Task description: Review the material line by line. Identify and copy every line that contains the string "Dương".

Extracted data:

▶

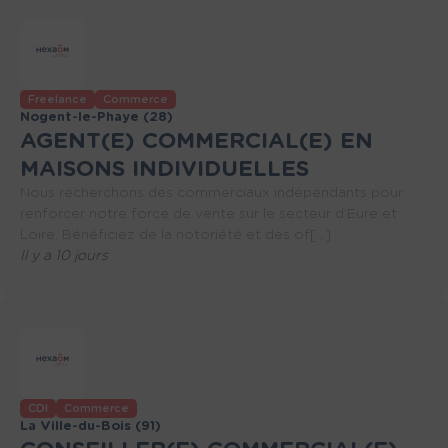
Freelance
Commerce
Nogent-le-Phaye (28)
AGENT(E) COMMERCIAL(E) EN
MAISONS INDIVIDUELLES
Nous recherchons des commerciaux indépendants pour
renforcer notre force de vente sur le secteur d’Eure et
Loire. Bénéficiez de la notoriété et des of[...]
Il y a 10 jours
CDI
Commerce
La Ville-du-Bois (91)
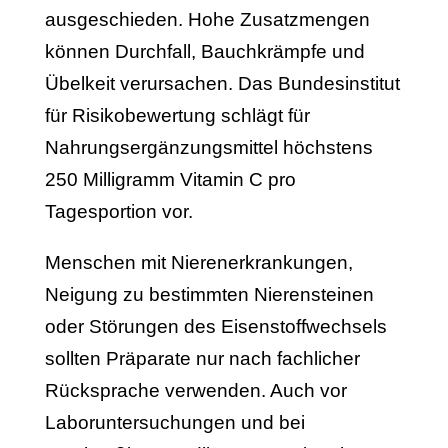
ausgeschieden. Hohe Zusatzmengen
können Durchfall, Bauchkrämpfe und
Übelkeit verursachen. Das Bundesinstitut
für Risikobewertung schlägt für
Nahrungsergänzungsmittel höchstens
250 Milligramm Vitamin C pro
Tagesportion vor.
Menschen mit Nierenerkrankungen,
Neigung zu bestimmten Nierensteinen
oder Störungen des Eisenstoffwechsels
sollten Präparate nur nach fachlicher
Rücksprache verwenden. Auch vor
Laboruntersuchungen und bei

◀
▶

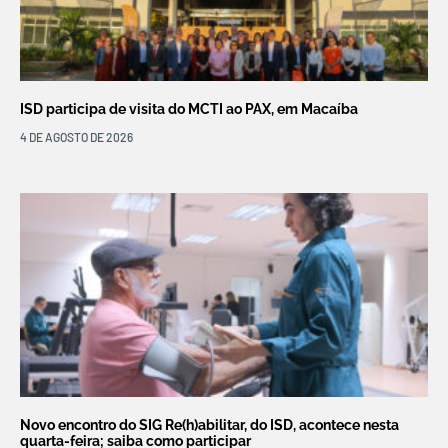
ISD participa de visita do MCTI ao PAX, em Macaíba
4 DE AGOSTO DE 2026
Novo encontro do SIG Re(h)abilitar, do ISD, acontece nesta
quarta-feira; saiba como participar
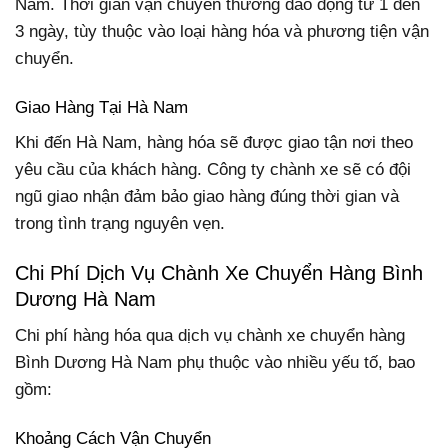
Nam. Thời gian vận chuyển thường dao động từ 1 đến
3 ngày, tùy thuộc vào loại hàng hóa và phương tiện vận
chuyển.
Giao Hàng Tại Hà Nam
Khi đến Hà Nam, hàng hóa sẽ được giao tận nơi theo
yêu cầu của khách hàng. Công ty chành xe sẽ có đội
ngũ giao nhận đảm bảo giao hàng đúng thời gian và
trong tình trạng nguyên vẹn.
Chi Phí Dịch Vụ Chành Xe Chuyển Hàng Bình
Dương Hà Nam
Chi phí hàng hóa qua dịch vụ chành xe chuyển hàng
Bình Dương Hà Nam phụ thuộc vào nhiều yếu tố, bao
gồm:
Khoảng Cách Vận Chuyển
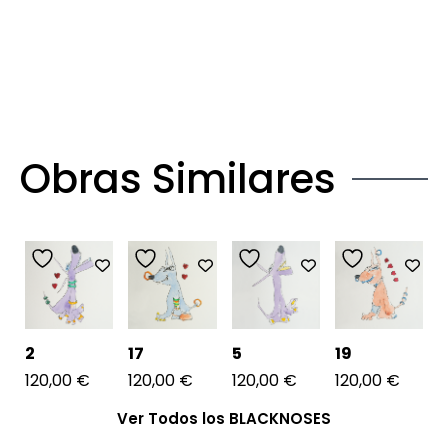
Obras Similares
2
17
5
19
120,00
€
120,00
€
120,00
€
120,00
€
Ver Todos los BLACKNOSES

◀
▶

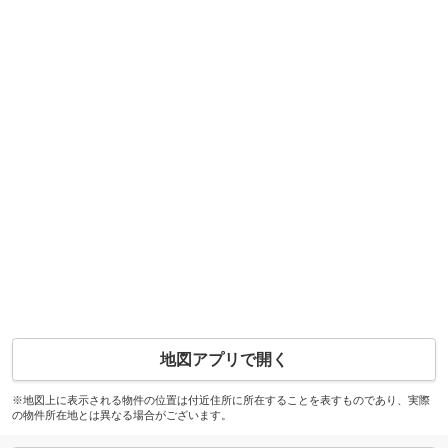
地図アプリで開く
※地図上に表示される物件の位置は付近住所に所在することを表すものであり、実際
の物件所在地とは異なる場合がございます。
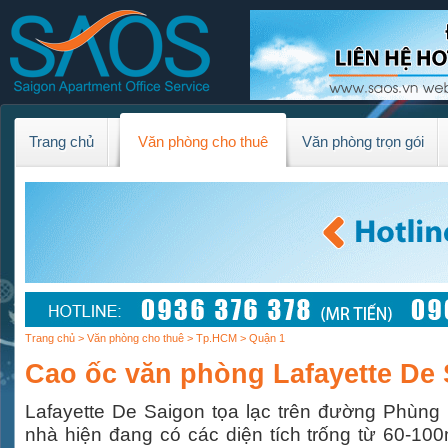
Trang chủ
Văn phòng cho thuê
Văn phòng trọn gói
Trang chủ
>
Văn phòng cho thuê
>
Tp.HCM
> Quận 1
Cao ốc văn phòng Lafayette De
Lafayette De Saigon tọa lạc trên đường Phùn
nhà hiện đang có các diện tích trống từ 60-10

◀

Completed exercise:
Dương Hà Nam
Bình Dương Hà Nam phụ thuộc vào nhiều yếu tố, bao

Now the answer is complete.